On Saturday, I drove about two and a half hours out to the Berkshires, then another 45 minutes or so down to Connecticut. It was a gorgeous day, but a long ride. On the way, I had to pick up day-glo orange duct tape and a box of Apple Jacks. Apparently, the cereal is our horse's new favorite snack. (He also likes Wheat Thins and Parmesan Goldfish.)
The show was enormous and our stable was well-represented. We stayed with another rider and mom in an eclectic "inn" that looked like a plain old motel on the outside but decorated by Holly Hobbie on the inside. (Would you like some calico with your calico?) There was a pizza and burger place down the road and millions of fireflies.
Sunday morning was sunny and very very hot. The girls left early with their trainer, and the parents followed soon after. The horses had spent the night in a gorgeous stable a few miles from the event grounds. There were hundreds of riders and it promised to be a very long day.
My daughter's dressage test was scheduled earlier than the other girls', and she carefully groomed her pony before just as carefully grooming herself. Dressage is all about precision and appearance is important. To this day, I laugh that the woman who has had short hair all her life (that would be me) has become absolutely expert at constructing and securing perfect buns. Really, I could be on Dance Moms.
But, I digress.
Dressage went extremely well and we were encouraged. After lunch, my daughter and her trusty steed would compete in stadium jumping and then on a cross-country course made up of logs and ditches, various types of fences and water obstacles. Typically, this is where they do their best (and have the most fun).
But, as soon as they started warming up, my daughter could tell that something was wrong. Her horse didn't feel like himself. He was sluggish and resisted her commands. He also seemed to be dehydrated although, try as she might, she couldn't get him to drink. Nevertheless, they had a double clear stadium round (no faults, no time penalty) and with her trainer's encouragement, they headed to cross-country.
The trouble started early. The horse refused two jumps (something that never happens), then stopped dead in his tracks when they got to the water. Disappointed of course, but also genuinely worried, my daughter "retired" from the event and from the overall competition.

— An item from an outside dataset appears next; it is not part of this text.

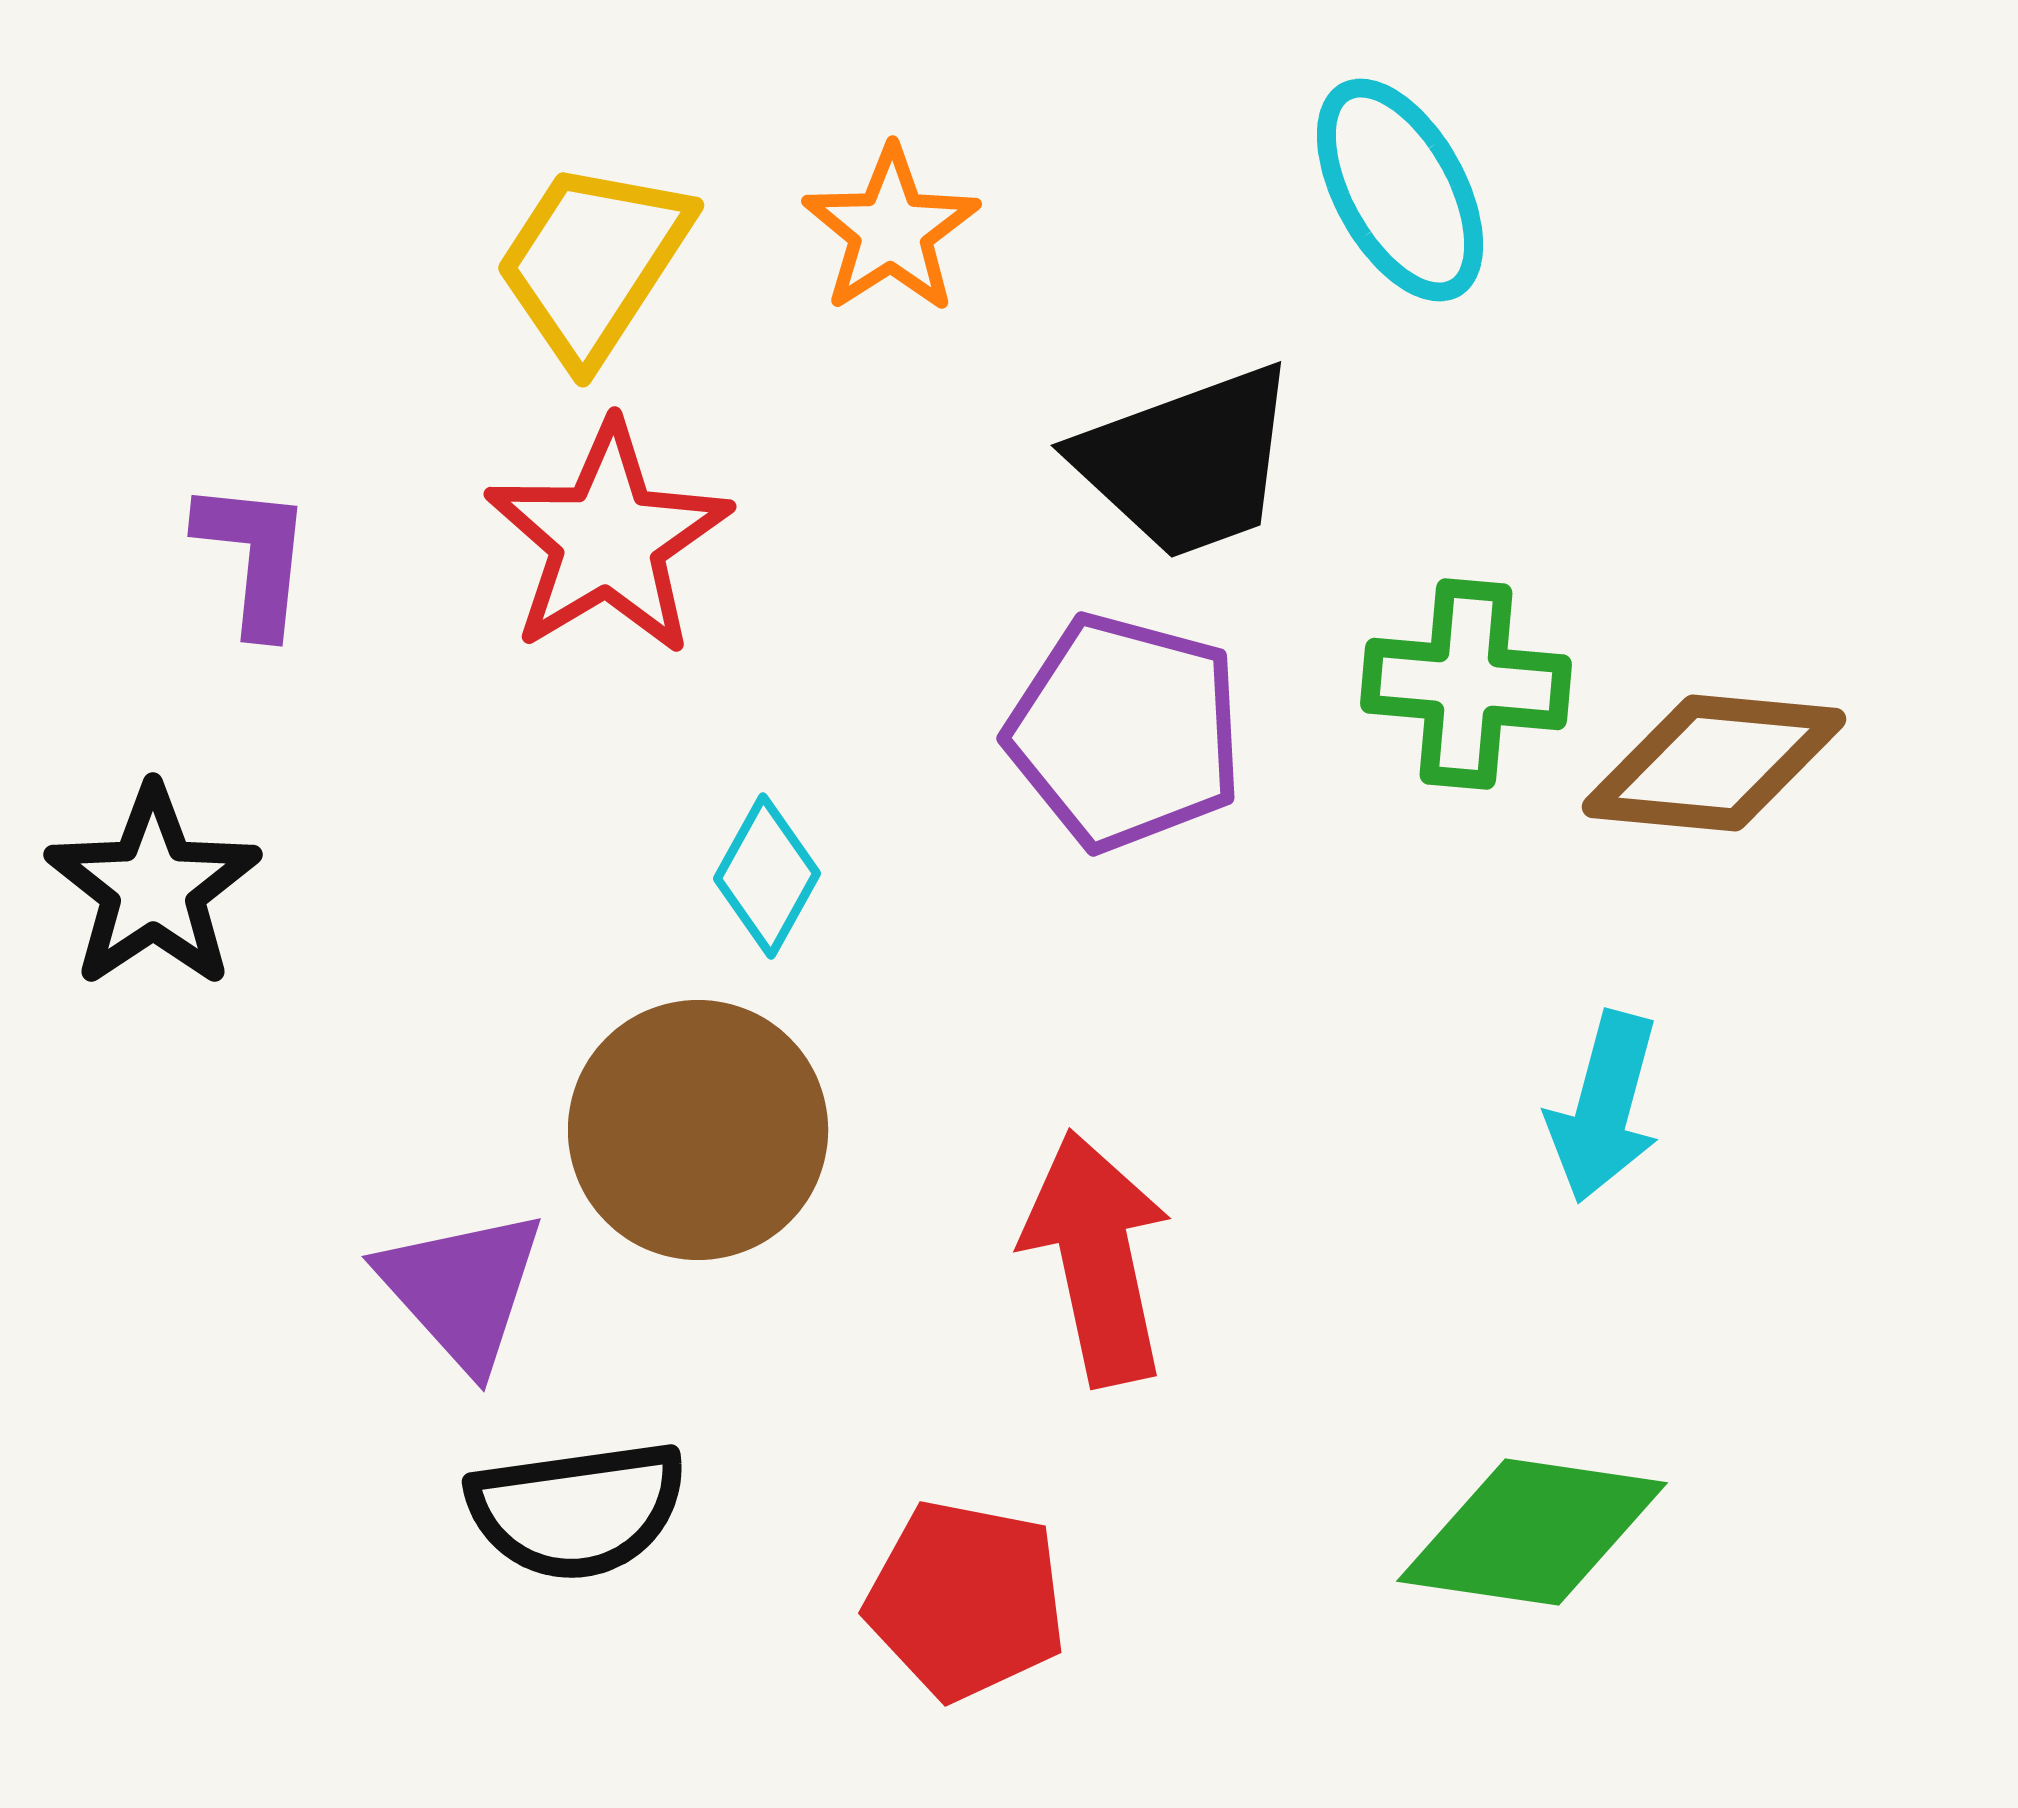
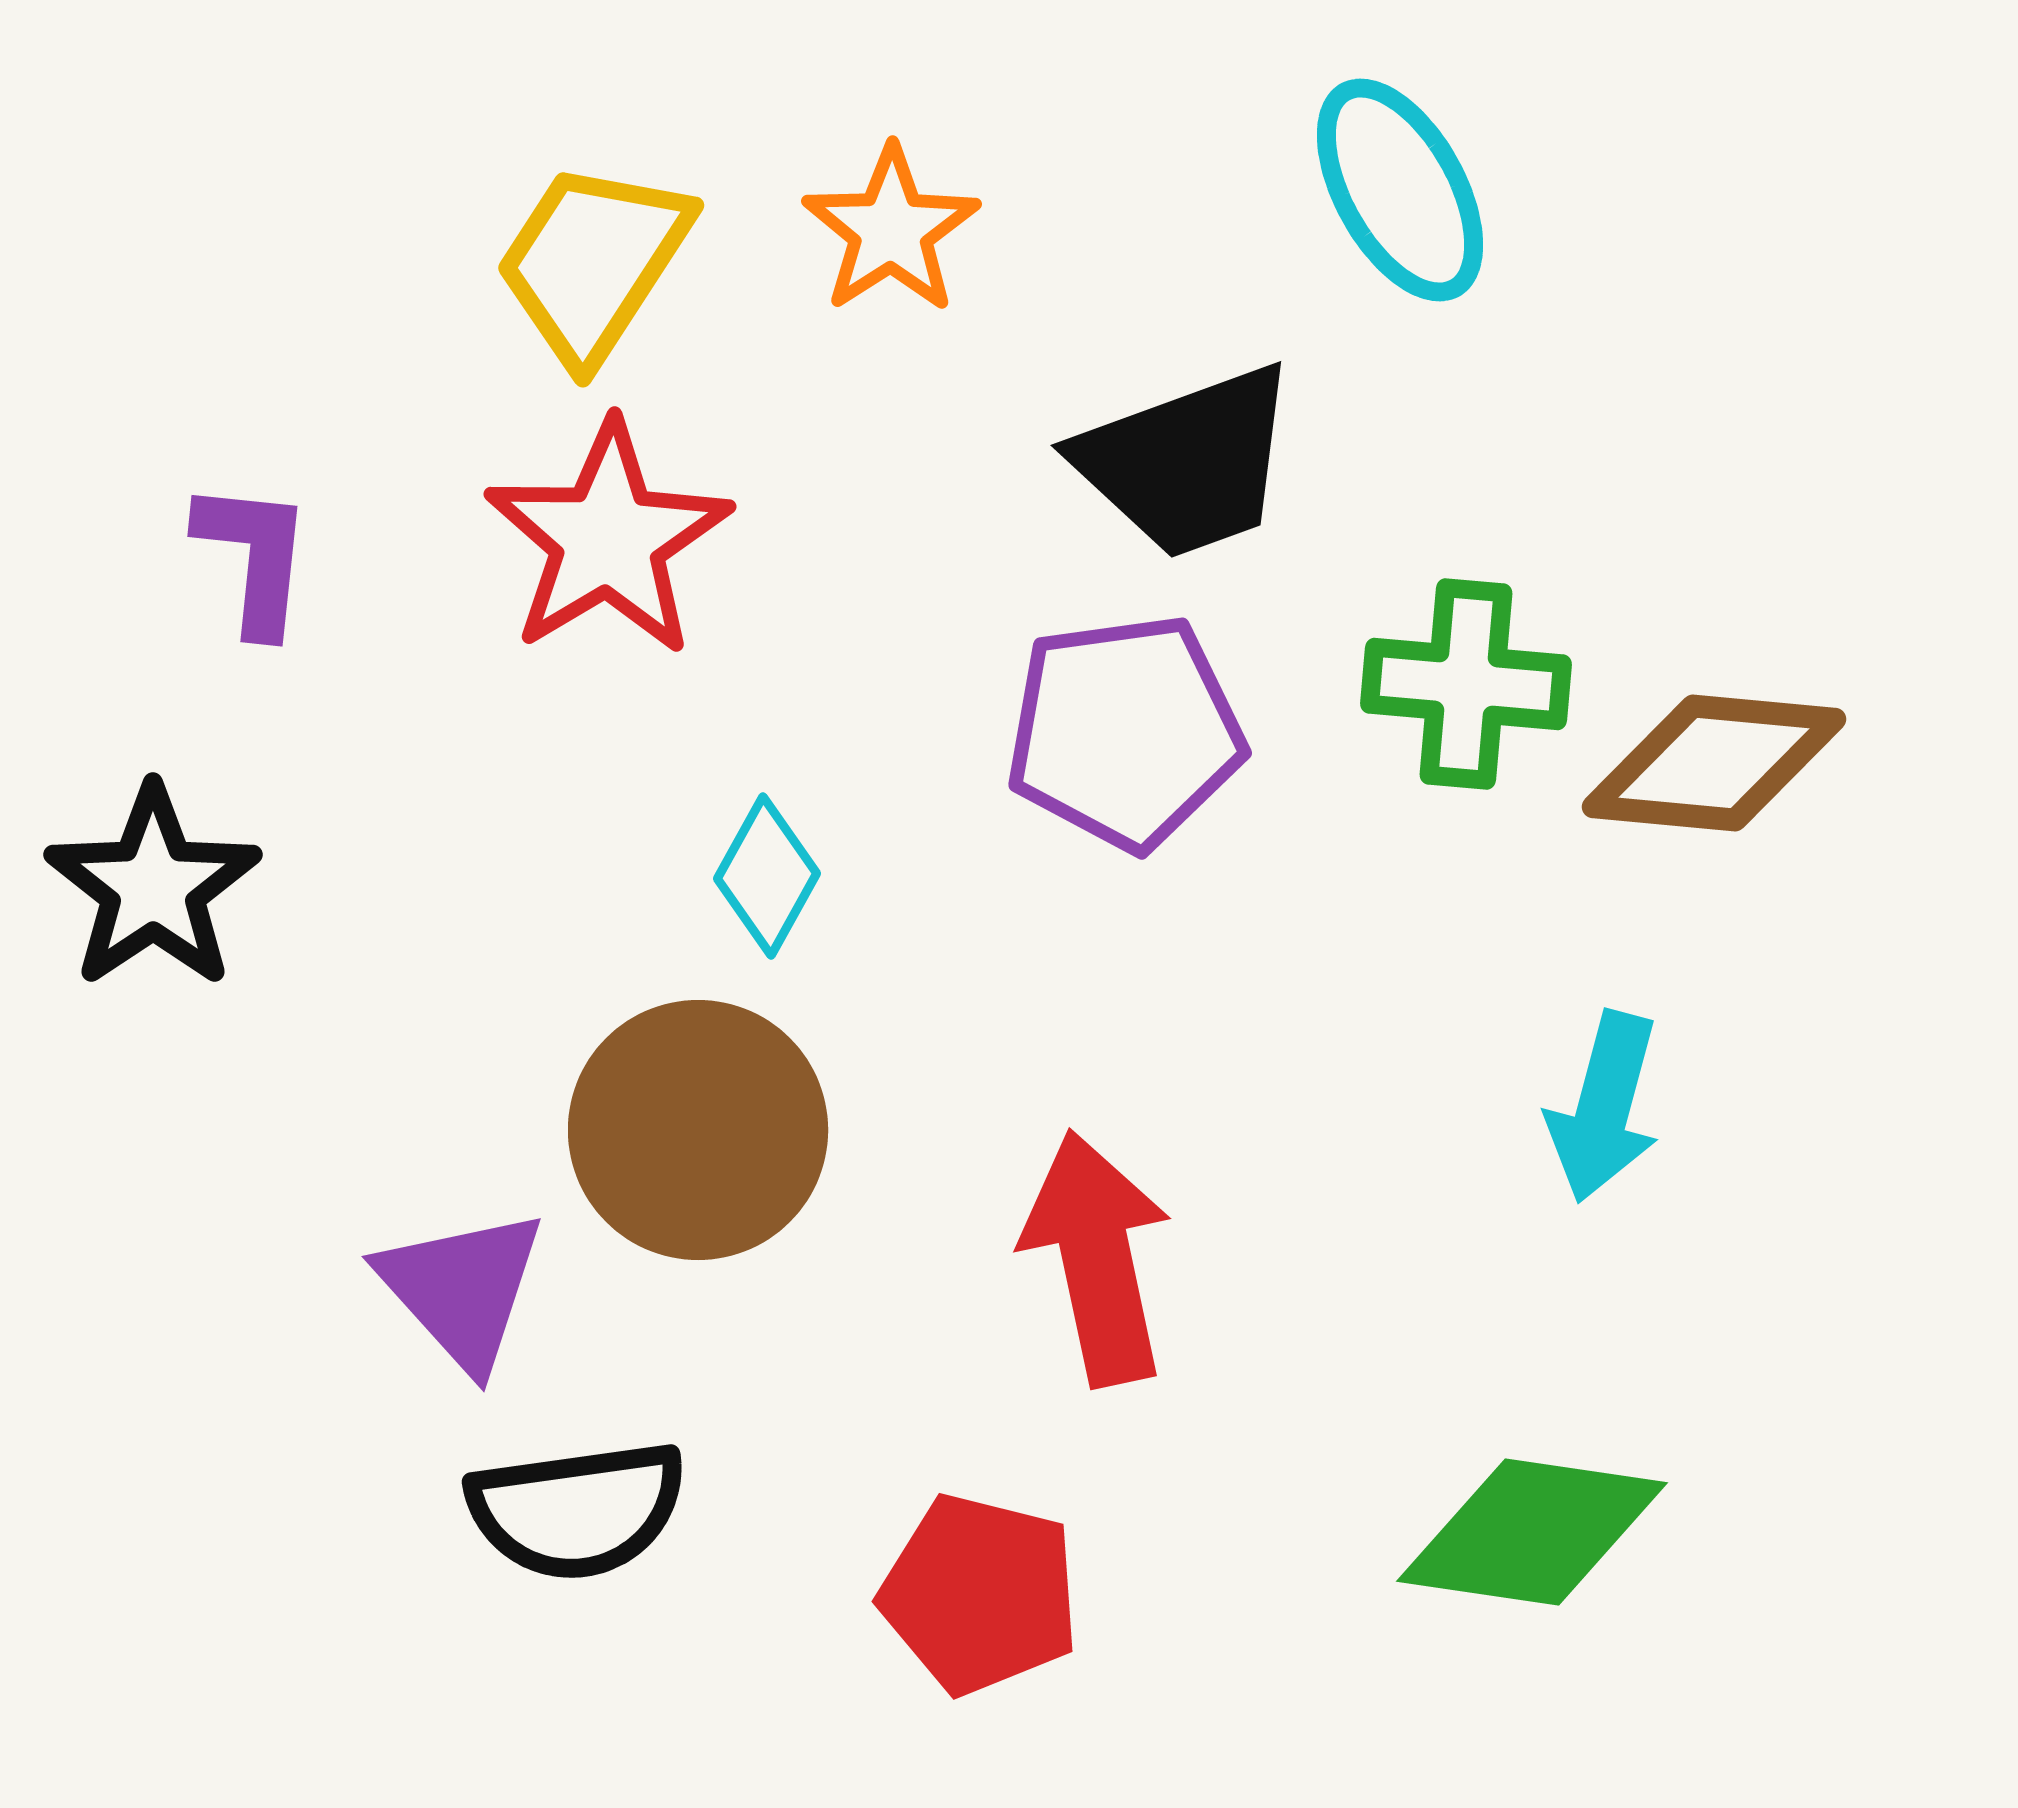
purple pentagon: rotated 23 degrees counterclockwise
red pentagon: moved 14 px right, 6 px up; rotated 3 degrees clockwise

As I watched her sponge him down and encourage him to eat and — especially — drink, I thought about how different equine eventing is from other sports. Like many athletes, my daughter relies on her equipment: thousands of dollars worth of saddles and tack, and most importantly, her horse. But, if a champion tennis player isn't satisfied with her racquet, she can get a new one. If a NASCAR driver wrecks her car, she can get a new one.
In theory, I guess, an equestrienne can get a new one too.
But, my daughter never would.
Tennis racquets and racecars (and sailboats and lacrosse sticks and ice skates and football helmets) are not living, breathing animals. They don't have feelings. They don't experience pain. For my daughter (and countless other riders), the horse is a combination of athletic equipment and beloved pet.
He's also her dearest friend.
Whenever we attend events, I see riders who push their horses too far. I've seen jumpers whip their ponies to make them go faster and leap higher. We know some who've happily traded up, buying better trained and more accomplished mounts (and assuring more ribbons and trophies in doing so).
If we had the money, I'm sure my daughter would love to have an elite Class 1 horse. But, it would be in addition to her current one, not as a replacement.
She was very sad to leave the Connecticut show without a ribbon, but she was far more concerned about her horse. She felt bad that she had pushed him when he wasn't feeling up to his usual self. She was sorry if his loyalty to her had kept him going past his comfort zone.
It looks like he's on the mend now. We had to scratch from an upcoming event (even bigger, even farther away, and probably even hotter), but — with our vet's approval — my daughter should be back in the saddle by the end of the month.
Being a fine horsewoman isn't just about winning. And, this particular stable mom couldn't be prouder.